All records below must be retyped exactly.

SOURCE MATERIAL:
━━━━━━━━━━

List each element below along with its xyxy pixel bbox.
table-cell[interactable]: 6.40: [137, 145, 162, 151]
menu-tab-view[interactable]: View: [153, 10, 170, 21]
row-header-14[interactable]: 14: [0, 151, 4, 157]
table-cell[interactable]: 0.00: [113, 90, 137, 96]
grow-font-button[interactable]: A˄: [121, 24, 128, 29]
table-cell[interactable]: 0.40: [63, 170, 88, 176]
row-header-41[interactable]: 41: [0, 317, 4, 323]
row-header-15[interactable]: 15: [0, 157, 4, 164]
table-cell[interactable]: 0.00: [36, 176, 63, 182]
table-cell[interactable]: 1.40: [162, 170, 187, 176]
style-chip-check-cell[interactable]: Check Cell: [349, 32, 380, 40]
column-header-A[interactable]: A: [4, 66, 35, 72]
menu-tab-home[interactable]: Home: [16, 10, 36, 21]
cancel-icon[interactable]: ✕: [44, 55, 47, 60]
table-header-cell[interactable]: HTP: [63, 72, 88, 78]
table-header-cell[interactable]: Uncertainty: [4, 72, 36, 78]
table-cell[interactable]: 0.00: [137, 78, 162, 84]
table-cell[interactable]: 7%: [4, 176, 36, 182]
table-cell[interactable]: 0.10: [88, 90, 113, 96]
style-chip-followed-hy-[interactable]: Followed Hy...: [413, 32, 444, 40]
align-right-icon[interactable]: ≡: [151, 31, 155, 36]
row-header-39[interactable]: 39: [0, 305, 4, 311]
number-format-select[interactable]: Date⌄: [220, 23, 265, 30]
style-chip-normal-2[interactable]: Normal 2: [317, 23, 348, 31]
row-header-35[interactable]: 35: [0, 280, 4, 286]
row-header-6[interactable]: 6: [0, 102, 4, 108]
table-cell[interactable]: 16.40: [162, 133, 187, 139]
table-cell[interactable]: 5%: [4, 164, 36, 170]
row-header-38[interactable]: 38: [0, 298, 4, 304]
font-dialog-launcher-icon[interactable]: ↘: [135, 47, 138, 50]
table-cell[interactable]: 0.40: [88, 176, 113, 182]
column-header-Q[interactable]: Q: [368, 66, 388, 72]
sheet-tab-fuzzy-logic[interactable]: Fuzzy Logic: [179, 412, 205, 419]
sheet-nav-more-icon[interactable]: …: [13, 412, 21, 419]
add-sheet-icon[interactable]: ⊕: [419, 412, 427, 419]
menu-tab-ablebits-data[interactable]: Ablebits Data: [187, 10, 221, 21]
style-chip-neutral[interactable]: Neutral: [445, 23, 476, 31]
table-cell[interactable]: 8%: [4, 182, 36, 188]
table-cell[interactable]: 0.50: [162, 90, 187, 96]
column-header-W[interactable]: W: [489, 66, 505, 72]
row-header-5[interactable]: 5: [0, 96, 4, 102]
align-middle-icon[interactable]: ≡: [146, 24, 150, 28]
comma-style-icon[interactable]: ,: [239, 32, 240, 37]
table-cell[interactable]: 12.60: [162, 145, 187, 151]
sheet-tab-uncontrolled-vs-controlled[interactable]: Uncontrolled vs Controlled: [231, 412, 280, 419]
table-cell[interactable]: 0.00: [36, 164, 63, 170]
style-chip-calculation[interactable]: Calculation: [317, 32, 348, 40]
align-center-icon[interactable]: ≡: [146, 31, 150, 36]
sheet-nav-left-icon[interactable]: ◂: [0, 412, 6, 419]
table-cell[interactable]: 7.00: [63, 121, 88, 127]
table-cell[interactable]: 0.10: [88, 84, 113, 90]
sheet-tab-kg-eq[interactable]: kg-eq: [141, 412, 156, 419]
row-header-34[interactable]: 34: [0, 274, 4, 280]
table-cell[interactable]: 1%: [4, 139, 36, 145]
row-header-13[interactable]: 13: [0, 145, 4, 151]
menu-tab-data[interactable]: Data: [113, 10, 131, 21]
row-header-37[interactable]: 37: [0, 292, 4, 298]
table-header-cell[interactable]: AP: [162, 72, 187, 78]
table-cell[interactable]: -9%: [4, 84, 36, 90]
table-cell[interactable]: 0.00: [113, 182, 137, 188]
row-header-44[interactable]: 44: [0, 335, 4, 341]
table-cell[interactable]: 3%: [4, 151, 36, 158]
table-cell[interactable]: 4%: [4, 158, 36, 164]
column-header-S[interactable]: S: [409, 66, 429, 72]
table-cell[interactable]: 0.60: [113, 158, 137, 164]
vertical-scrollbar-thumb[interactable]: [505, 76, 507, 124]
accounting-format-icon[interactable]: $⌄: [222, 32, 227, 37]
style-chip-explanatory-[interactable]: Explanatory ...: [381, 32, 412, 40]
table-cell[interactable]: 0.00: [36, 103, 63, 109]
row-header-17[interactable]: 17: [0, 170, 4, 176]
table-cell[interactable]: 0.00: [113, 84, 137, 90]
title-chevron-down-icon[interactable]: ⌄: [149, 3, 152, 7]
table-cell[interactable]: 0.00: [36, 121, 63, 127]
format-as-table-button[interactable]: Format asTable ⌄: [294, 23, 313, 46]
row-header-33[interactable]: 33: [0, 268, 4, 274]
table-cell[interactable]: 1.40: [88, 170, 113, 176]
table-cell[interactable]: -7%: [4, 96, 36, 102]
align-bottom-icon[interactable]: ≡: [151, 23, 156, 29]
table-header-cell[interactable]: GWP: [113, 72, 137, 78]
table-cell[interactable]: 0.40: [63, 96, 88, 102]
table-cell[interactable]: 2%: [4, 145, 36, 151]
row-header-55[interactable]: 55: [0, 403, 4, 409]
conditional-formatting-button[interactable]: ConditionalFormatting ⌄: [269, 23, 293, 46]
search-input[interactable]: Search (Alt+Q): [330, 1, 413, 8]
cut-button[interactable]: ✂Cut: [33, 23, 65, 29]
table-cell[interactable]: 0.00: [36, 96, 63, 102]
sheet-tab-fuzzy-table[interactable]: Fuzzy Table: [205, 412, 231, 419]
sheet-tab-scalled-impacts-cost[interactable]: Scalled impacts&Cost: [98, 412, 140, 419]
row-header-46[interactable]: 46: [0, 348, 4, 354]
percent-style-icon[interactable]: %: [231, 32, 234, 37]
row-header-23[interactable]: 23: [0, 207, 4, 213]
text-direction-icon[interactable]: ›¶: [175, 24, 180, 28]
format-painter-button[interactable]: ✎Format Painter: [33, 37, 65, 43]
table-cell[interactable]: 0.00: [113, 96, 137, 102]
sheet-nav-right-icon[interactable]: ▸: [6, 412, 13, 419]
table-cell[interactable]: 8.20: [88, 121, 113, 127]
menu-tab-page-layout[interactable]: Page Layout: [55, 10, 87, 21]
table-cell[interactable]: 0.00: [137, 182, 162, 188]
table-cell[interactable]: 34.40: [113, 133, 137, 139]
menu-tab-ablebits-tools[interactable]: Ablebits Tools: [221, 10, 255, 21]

━━━━━━━━━━

RESULT:
List each element below along with its xyxy pixel bbox.
table-cell[interactable]: 6.40: [137, 145, 162, 151]
menu-tab-view[interactable]: View: [153, 10, 170, 21]
row-header-14[interactable]: 14: [0, 151, 4, 157]
table-cell[interactable]: 0.00: [113, 90, 137, 96]
grow-font-button[interactable]: A˄: [121, 24, 128, 29]
table-cell[interactable]: 0.40: [63, 170, 88, 176]
row-header-41[interactable]: 41: [0, 317, 4, 323]
row-header-15[interactable]: 15: [0, 157, 4, 164]
table-cell[interactable]: 0.00: [36, 176, 63, 182]
table-cell[interactable]: 1.40: [162, 170, 187, 176]
style-chip-check-cell[interactable]: Check Cell: [349, 32, 380, 40]
column-header-A[interactable]: A: [4, 66, 35, 72]
menu-tab-home[interactable]: Home: [16, 10, 36, 21]
cancel-icon[interactable]: ✕: [44, 55, 47, 60]
table-header-cell[interactable]: HTP: [63, 72, 88, 78]
table-header-cell[interactable]: Uncertainty: [4, 72, 36, 78]
table-cell[interactable]: 0.00: [137, 78, 162, 84]
table-cell[interactable]: 7%: [4, 176, 36, 182]
table-cell[interactable]: 0.10: [88, 90, 113, 96]
style-chip-followed-hy-[interactable]: Followed Hy...: [413, 32, 444, 40]
align-right-icon[interactable]: ≡: [151, 31, 155, 36]
row-header-39[interactable]: 39: [0, 305, 4, 311]
number-format-select[interactable]: Date⌄: [220, 23, 265, 30]
style-chip-normal-2[interactable]: Normal 2: [317, 23, 348, 31]
row-header-35[interactable]: 35: [0, 280, 4, 286]
row-header-6[interactable]: 6: [0, 102, 4, 108]
table-cell[interactable]: 16.40: [162, 133, 187, 139]
table-cell[interactable]: 5%: [4, 164, 36, 170]
row-header-38[interactable]: 38: [0, 298, 4, 304]
font-dialog-launcher-icon[interactable]: ↘: [135, 47, 138, 50]
table-cell[interactable]: 0.40: [88, 176, 113, 182]
column-header-Q[interactable]: Q: [368, 66, 388, 72]
sheet-tab-fuzzy-logic[interactable]: Fuzzy Logic: [179, 412, 205, 419]
sheet-nav-more-icon[interactable]: …: [13, 412, 21, 419]
add-sheet-icon[interactable]: ⊕: [419, 412, 427, 419]
menu-tab-ablebits-data[interactable]: Ablebits Data: [187, 10, 221, 21]
style-chip-neutral[interactable]: Neutral: [445, 23, 476, 31]
table-cell[interactable]: 8%: [4, 182, 36, 188]
table-cell[interactable]: 0.50: [162, 90, 187, 96]
column-header-W[interactable]: W: [489, 66, 505, 72]
row-header-5[interactable]: 5: [0, 96, 4, 102]
align-middle-icon[interactable]: ≡: [146, 24, 150, 28]
comma-style-icon[interactable]: ,: [239, 32, 240, 37]
table-cell[interactable]: 12.60: [162, 145, 187, 151]
sheet-tab-uncontrolled-vs-controlled[interactable]: Uncontrolled vs Controlled: [231, 412, 280, 419]
table-cell[interactable]: 0.00: [36, 164, 63, 170]
style-chip-calculation[interactable]: Calculation: [317, 32, 348, 40]
align-center-icon[interactable]: ≡: [146, 31, 150, 36]
sheet-nav-left-icon[interactable]: ◂: [0, 412, 6, 419]
table-cell[interactable]: 7.00: [63, 121, 88, 127]
table-cell[interactable]: 0.10: [88, 84, 113, 90]
sheet-tab-kg-eq[interactable]: kg-eq: [141, 412, 156, 419]
row-header-34[interactable]: 34: [0, 274, 4, 280]
table-cell[interactable]: 1%: [4, 139, 36, 145]
row-header-13[interactable]: 13: [0, 145, 4, 151]
menu-tab-data[interactable]: Data: [113, 10, 131, 21]
row-header-37[interactable]: 37: [0, 292, 4, 298]
table-header-cell[interactable]: AP: [162, 72, 187, 78]
table-cell[interactable]: -9%: [4, 84, 36, 90]
table-cell[interactable]: 0.00: [113, 182, 137, 188]
row-header-44[interactable]: 44: [0, 335, 4, 341]
table-cell[interactable]: 3%: [4, 151, 36, 158]
table-cell[interactable]: 4%: [4, 158, 36, 164]
column-header-S[interactable]: S: [409, 66, 429, 72]
table-cell[interactable]: 0.60: [113, 158, 137, 164]
vertical-scrollbar-thumb[interactable]: [505, 76, 507, 124]
accounting-format-icon[interactable]: $⌄: [222, 32, 227, 37]
style-chip-explanatory-[interactable]: Explanatory ...: [381, 32, 412, 40]
table-cell[interactable]: 0.00: [36, 103, 63, 109]
row-header-17[interactable]: 17: [0, 170, 4, 176]
table-cell[interactable]: 0.00: [113, 84, 137, 90]
title-chevron-down-icon[interactable]: ⌄: [149, 3, 152, 7]
table-cell[interactable]: 0.00: [36, 121, 63, 127]
format-as-table-button[interactable]: Format asTable ⌄: [294, 23, 313, 46]
row-header-33[interactable]: 33: [0, 268, 4, 274]
table-cell[interactable]: 1.40: [88, 170, 113, 176]
table-cell[interactable]: -7%: [4, 96, 36, 102]
align-bottom-icon[interactable]: ≡: [151, 23, 156, 29]
table-header-cell[interactable]: GWP: [113, 72, 137, 78]
table-cell[interactable]: 0.40: [63, 96, 88, 102]
table-cell[interactable]: 2%: [4, 145, 36, 151]
row-header-55[interactable]: 55: [0, 403, 4, 409]
conditional-formatting-button[interactable]: ConditionalFormatting ⌄: [269, 23, 293, 46]
search-input[interactable]: Search (Alt+Q): [330, 1, 413, 8]
cut-button[interactable]: ✂Cut: [33, 23, 65, 29]
table-cell[interactable]: 0.00: [36, 96, 63, 102]
sheet-tab-fuzzy-table[interactable]: Fuzzy Table: [205, 412, 231, 419]
sheet-tab-scalled-impacts-cost[interactable]: Scalled impacts&Cost: [98, 412, 140, 419]
row-header-46[interactable]: 46: [0, 348, 4, 354]
percent-style-icon[interactable]: %: [231, 32, 234, 37]
row-header-23[interactable]: 23: [0, 207, 4, 213]
text-direction-icon[interactable]: ›¶: [175, 24, 180, 28]
format-painter-button[interactable]: ✎Format Painter: [33, 37, 65, 43]
table-cell[interactable]: 0.00: [113, 96, 137, 102]
sheet-nav-right-icon[interactable]: ▸: [6, 412, 13, 419]
table-cell[interactable]: 8.20: [88, 121, 113, 127]
menu-tab-page-layout[interactable]: Page Layout: [55, 10, 87, 21]
table-cell[interactable]: 0.00: [137, 182, 162, 188]
table-cell[interactable]: 34.40: [113, 133, 137, 139]
menu-tab-ablebits-tools[interactable]: Ablebits Tools: [221, 10, 255, 21]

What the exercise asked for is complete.